Extracted information
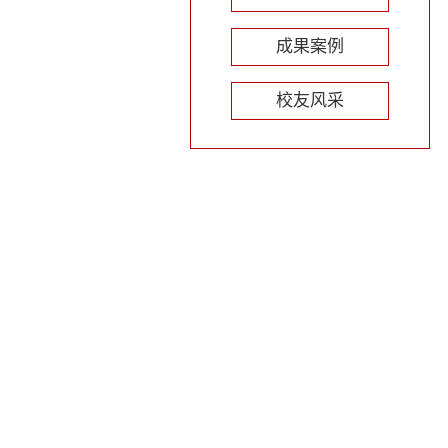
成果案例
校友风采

* * *

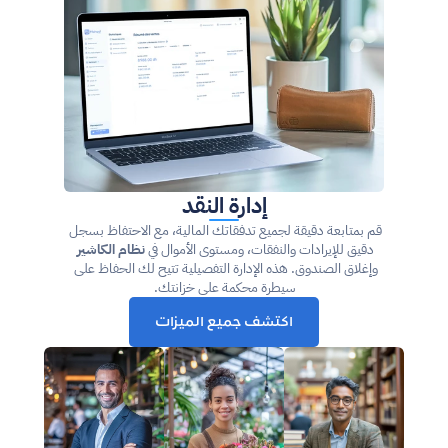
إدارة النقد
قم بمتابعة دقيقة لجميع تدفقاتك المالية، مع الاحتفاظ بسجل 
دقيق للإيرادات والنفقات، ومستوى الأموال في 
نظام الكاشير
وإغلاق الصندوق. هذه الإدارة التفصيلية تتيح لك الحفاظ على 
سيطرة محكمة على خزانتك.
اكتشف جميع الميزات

Prompt
Return, with no change at all, every line in the entries above from the line containing "قم بمتابعة دقيقة" through the line containing "اكتشف جميع الميزات".

Output for this task
قم بمتابعة دقيقة لجميع تدفقاتك المالية، مع الاحتفاظ بسجل 
دقيق للإيرادات والنفقات، ومستوى الأموال في 
نظام الكاشير
وإغلاق الصندوق. هذه الإدارة التفصيلية تتيح لك الحفاظ على 
سيطرة محكمة على خزانتك.
اكتشف جميع الميزات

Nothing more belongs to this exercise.